• [Description of the task]
Print every line below exactly as written, but leave the pictures behind.
#### Dataset entries ####
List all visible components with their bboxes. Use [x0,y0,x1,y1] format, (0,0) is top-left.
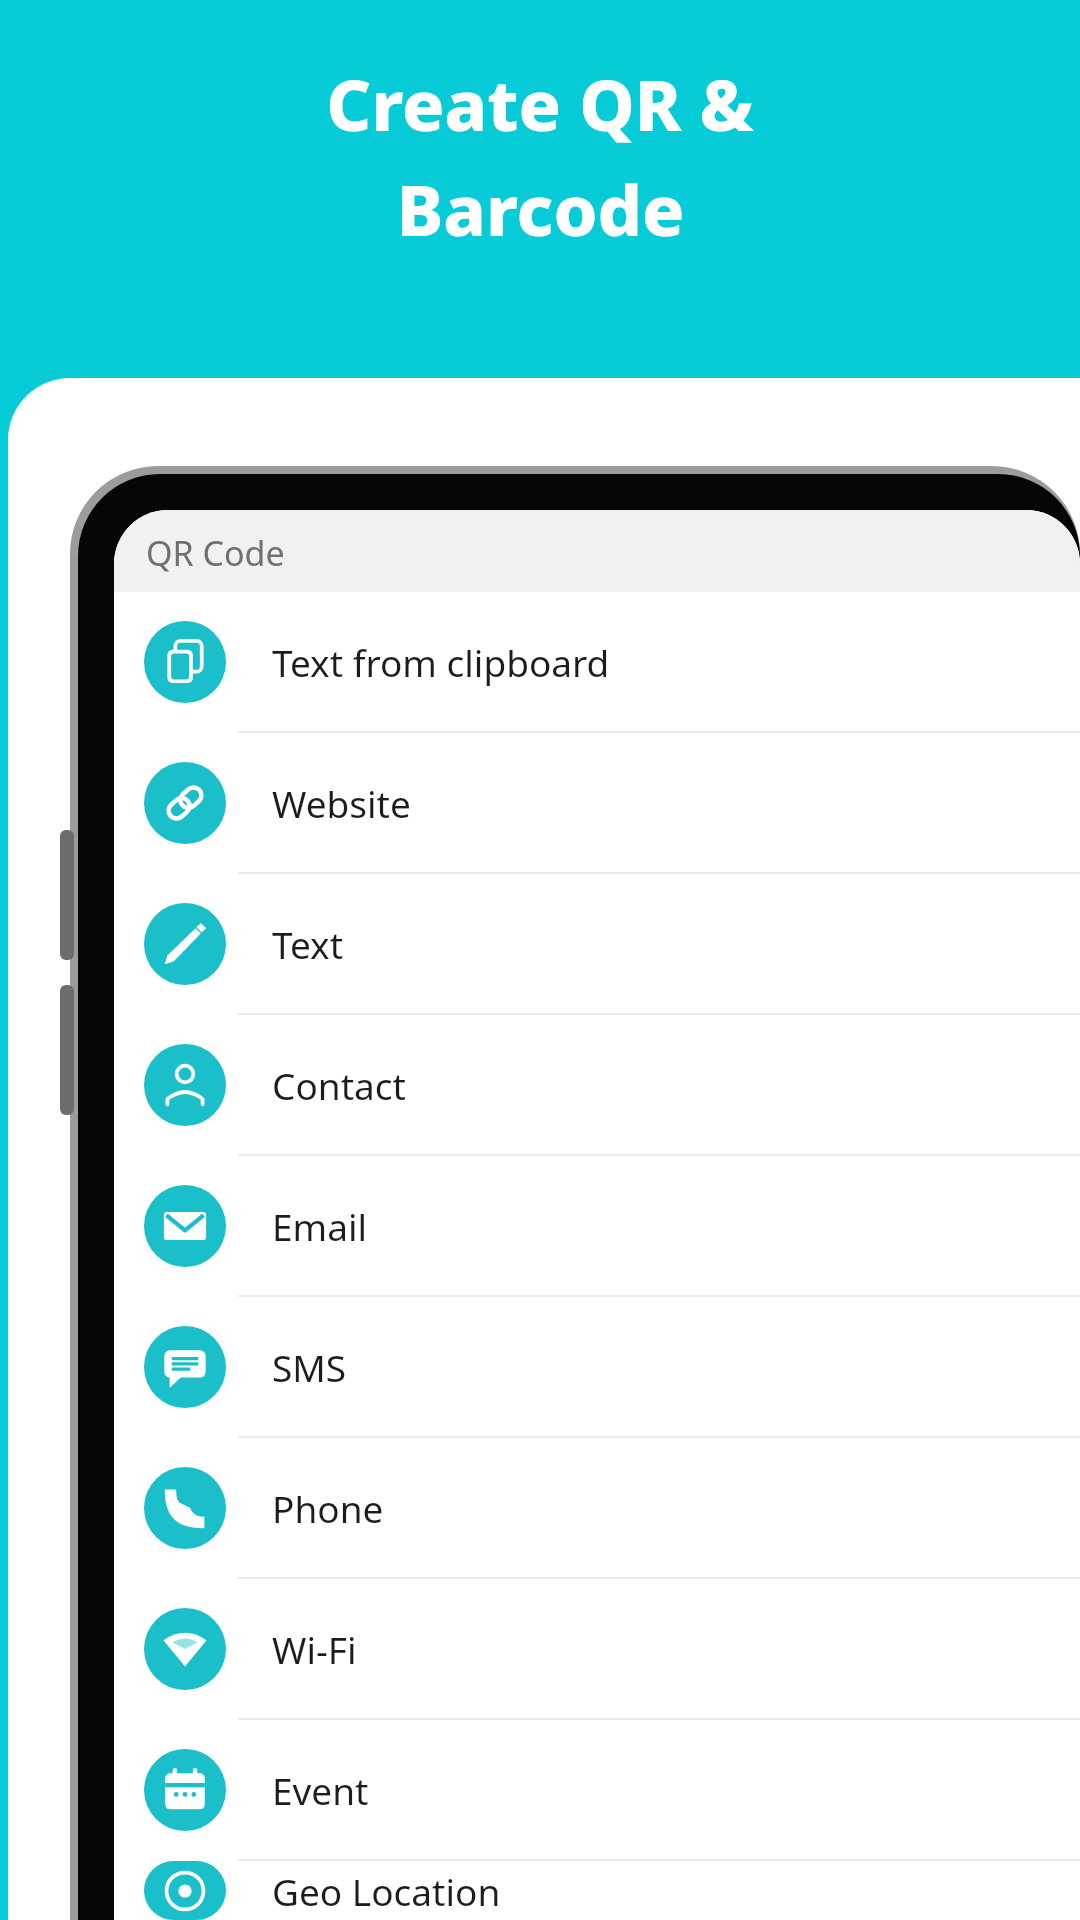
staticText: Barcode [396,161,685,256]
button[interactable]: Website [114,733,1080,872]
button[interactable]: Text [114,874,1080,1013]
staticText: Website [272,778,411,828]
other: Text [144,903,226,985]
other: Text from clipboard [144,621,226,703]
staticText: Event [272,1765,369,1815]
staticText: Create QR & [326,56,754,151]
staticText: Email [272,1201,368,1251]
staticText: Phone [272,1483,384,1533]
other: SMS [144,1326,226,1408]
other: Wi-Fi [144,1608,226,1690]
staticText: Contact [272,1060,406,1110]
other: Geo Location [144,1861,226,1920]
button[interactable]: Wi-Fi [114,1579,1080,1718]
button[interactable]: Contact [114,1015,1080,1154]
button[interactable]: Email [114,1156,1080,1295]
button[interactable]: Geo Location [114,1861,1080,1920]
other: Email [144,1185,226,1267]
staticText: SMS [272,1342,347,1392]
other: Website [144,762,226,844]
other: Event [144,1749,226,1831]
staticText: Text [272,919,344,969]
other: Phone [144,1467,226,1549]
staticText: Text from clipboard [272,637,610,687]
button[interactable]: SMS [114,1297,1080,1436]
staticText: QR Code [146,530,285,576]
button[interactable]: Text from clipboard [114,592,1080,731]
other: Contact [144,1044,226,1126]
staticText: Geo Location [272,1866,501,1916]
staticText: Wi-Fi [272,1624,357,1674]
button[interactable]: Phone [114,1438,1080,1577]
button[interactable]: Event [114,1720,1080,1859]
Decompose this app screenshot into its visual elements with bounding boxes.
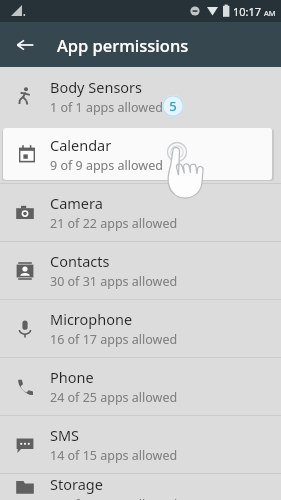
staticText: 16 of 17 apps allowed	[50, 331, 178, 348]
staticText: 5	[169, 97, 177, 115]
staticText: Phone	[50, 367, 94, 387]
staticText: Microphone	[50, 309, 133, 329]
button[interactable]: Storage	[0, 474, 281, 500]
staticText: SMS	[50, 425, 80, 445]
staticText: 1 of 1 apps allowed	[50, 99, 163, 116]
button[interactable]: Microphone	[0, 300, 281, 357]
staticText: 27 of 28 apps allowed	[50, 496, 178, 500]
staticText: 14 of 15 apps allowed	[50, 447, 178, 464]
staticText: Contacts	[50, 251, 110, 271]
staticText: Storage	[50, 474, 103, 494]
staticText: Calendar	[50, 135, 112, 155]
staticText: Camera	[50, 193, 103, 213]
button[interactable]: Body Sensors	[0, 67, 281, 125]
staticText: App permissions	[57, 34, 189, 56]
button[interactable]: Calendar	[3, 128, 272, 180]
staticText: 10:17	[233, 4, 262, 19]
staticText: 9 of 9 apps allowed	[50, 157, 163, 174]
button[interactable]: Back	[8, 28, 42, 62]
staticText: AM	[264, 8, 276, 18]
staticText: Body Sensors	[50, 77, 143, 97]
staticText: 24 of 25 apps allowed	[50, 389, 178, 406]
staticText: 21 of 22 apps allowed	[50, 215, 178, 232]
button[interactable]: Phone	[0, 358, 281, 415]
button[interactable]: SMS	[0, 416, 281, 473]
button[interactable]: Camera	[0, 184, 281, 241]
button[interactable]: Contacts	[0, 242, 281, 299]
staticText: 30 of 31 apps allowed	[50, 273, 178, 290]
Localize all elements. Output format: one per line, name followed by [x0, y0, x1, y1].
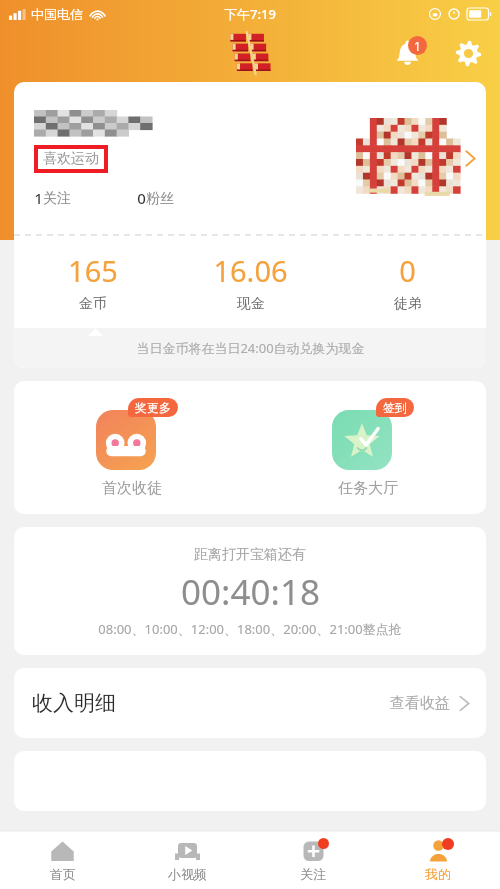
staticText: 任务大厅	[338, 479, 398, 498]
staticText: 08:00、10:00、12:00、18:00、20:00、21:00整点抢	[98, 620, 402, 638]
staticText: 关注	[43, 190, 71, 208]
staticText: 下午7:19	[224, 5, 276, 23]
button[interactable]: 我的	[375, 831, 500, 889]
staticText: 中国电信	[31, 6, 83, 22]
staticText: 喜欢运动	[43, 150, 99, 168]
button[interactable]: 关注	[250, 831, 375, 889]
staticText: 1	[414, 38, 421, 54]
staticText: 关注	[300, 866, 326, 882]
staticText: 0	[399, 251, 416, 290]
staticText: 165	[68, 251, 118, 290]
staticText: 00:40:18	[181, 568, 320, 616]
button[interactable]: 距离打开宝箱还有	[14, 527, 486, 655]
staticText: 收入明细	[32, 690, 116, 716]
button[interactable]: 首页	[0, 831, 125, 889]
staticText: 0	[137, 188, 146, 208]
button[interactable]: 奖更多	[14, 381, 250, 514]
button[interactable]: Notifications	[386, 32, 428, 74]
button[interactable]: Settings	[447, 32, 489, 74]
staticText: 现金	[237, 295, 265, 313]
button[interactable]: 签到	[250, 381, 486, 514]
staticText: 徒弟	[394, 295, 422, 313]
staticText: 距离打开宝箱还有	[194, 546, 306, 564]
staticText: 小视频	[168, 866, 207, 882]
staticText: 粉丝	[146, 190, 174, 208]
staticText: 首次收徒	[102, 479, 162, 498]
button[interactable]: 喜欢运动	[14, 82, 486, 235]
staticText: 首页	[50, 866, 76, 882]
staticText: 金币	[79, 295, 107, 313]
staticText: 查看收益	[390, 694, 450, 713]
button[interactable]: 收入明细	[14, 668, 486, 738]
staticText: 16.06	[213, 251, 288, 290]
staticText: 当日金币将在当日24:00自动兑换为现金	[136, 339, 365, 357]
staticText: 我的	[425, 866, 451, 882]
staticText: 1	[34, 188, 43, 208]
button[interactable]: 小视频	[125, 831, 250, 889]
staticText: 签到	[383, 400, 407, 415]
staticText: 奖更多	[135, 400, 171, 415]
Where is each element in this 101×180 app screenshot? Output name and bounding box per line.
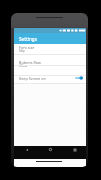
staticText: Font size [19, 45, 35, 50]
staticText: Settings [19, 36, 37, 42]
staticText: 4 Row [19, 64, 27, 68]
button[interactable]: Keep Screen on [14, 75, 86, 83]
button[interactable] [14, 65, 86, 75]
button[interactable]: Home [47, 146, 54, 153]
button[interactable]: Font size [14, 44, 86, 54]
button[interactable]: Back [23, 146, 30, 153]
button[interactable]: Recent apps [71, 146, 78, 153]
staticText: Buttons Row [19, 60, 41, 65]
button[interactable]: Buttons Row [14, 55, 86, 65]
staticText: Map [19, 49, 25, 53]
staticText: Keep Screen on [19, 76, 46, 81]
####
• [Response area]
List all visible components with their bboxes. Use [x0,y0,x1,y1] format, (0,0) is top-left.
staticText: Barcode [396,161,685,256]
button[interactable]: Website [114,733,1080,872]
button[interactable]: Text [114,874,1080,1013]
staticText: Website [272,778,411,828]
other: Text [144,903,226,985]
other: Text from clipboard [144,621,226,703]
staticText: Event [272,1765,369,1815]
staticText: Create QR & [326,56,754,151]
staticText: Email [272,1201,368,1251]
staticText: Phone [272,1483,384,1533]
other: SMS [144,1326,226,1408]
other: Wi-Fi [144,1608,226,1690]
staticText: Contact [272,1060,406,1110]
other: Geo Location [144,1861,226,1920]
button[interactable]: Wi-Fi [114,1579,1080,1718]
button[interactable]: Contact [114,1015,1080,1154]
button[interactable]: Email [114,1156,1080,1295]
button[interactable]: Geo Location [114,1861,1080,1920]
other: Email [144,1185,226,1267]
staticText: SMS [272,1342,347,1392]
other: Website [144,762,226,844]
other: Event [144,1749,226,1831]
staticText: Text [272,919,344,969]
other: Phone [144,1467,226,1549]
staticText: Text from clipboard [272,637,610,687]
button[interactable]: SMS [114,1297,1080,1436]
staticText: QR Code [146,530,285,576]
button[interactable]: Text from clipboard [114,592,1080,731]
other: Contact [144,1044,226,1126]
staticText: Geo Location [272,1866,501,1916]
staticText: Wi-Fi [272,1624,357,1674]
button[interactable]: Phone [114,1438,1080,1577]
button[interactable]: Event [114,1720,1080,1859]
Decompose this app screenshot into its visual elements with bounding boxes.
staticText: 16 of 17 apps allowed	[50, 331, 178, 348]
staticText: 5	[169, 97, 177, 115]
staticText: Phone	[50, 367, 94, 387]
staticText: Microphone	[50, 309, 133, 329]
button[interactable]: Storage	[0, 474, 281, 500]
staticText: SMS	[50, 425, 80, 445]
staticText: 1 of 1 apps allowed	[50, 99, 163, 116]
button[interactable]: Microphone	[0, 300, 281, 357]
staticText: 27 of 28 apps allowed	[50, 496, 178, 500]
staticText: 14 of 15 apps allowed	[50, 447, 178, 464]
staticText: Contacts	[50, 251, 110, 271]
staticText: Storage	[50, 474, 103, 494]
staticText: Calendar	[50, 135, 112, 155]
staticText: Camera	[50, 193, 103, 213]
button[interactable]: Body Sensors	[0, 67, 281, 125]
staticText: App permissions	[57, 34, 189, 56]
button[interactable]: Calendar	[3, 128, 272, 180]
staticText: 10:17	[233, 4, 262, 19]
staticText: 9 of 9 apps allowed	[50, 157, 163, 174]
button[interactable]: Back	[8, 28, 42, 62]
staticText: AM	[264, 8, 276, 18]
staticText: Body Sensors	[50, 77, 143, 97]
staticText: 24 of 25 apps allowed	[50, 389, 178, 406]
staticText: 21 of 22 apps allowed	[50, 215, 178, 232]
button[interactable]: Phone	[0, 358, 281, 415]
button[interactable]: SMS	[0, 416, 281, 473]
button[interactable]: Camera	[0, 184, 281, 241]
button[interactable]: Contacts	[0, 242, 281, 299]
staticText: 30 of 31 apps allowed	[50, 273, 178, 290]
Localize all elements. Output format: one per line, name followed by [x0, y0, x1, y1].
staticText: 任务大厅	[338, 479, 398, 498]
staticText: 08:00、10:00、12:00、18:00、20:00、21:00整点抢	[98, 620, 402, 638]
staticText: 关注	[43, 190, 71, 208]
staticText: 下午7:19	[224, 5, 276, 23]
button[interactable]: 我的	[375, 831, 500, 889]
staticText: 中国电信	[31, 6, 83, 22]
staticText: 喜欢运动	[43, 150, 99, 168]
button[interactable]: 关注	[250, 831, 375, 889]
staticText: 1	[414, 38, 421, 54]
staticText: 关注	[300, 866, 326, 882]
staticText: 0	[399, 251, 416, 290]
staticText: 165	[68, 251, 118, 290]
staticText: 00:40:18	[181, 568, 320, 616]
button[interactable]: 距离打开宝箱还有	[14, 527, 486, 655]
staticText: 收入明细	[32, 690, 116, 716]
button[interactable]: 首页	[0, 831, 125, 889]
staticText: 0	[137, 188, 146, 208]
button[interactable]: 奖更多	[14, 381, 250, 514]
button[interactable]: Notifications	[386, 32, 428, 74]
button[interactable]: Settings	[447, 32, 489, 74]
staticText: 现金	[237, 295, 265, 313]
button[interactable]: 签到	[250, 381, 486, 514]
staticText: 徒弟	[394, 295, 422, 313]
staticText: 距离打开宝箱还有	[194, 546, 306, 564]
staticText: 小视频	[168, 866, 207, 882]
staticText: 粉丝	[146, 190, 174, 208]
staticText: 首次收徒	[102, 479, 162, 498]
button[interactable]: 喜欢运动	[14, 82, 486, 235]
staticText: 首页	[50, 866, 76, 882]
staticText: 金币	[79, 295, 107, 313]
staticText: 查看收益	[390, 694, 450, 713]
button[interactable]: 收入明细	[14, 668, 486, 738]
staticText: 16.06	[213, 251, 288, 290]
staticText: 当日金币将在当日24:00自动兑换为现金	[136, 339, 365, 357]
staticText: 我的	[425, 866, 451, 882]
staticText: 1	[34, 188, 43, 208]
button[interactable]: 小视频	[125, 831, 250, 889]
staticText: 签到	[383, 400, 407, 415]
staticText: 奖更多	[135, 400, 171, 415]
Where is each element in this 101×180 app screenshot? Output name and bounding box per line.
staticText: Font size [19, 45, 35, 50]
staticText: Settings [19, 36, 37, 42]
staticText: 4 Row [19, 64, 27, 68]
button[interactable]: Keep Screen on [14, 75, 86, 83]
button[interactable] [14, 65, 86, 75]
button[interactable]: Home [47, 146, 54, 153]
button[interactable]: Font size [14, 44, 86, 54]
button[interactable]: Back [23, 146, 30, 153]
button[interactable]: Recent apps [71, 146, 78, 153]
staticText: Buttons Row [19, 60, 41, 65]
button[interactable]: Buttons Row [14, 55, 86, 65]
staticText: Map [19, 49, 25, 53]
staticText: Keep Screen on [19, 76, 46, 81]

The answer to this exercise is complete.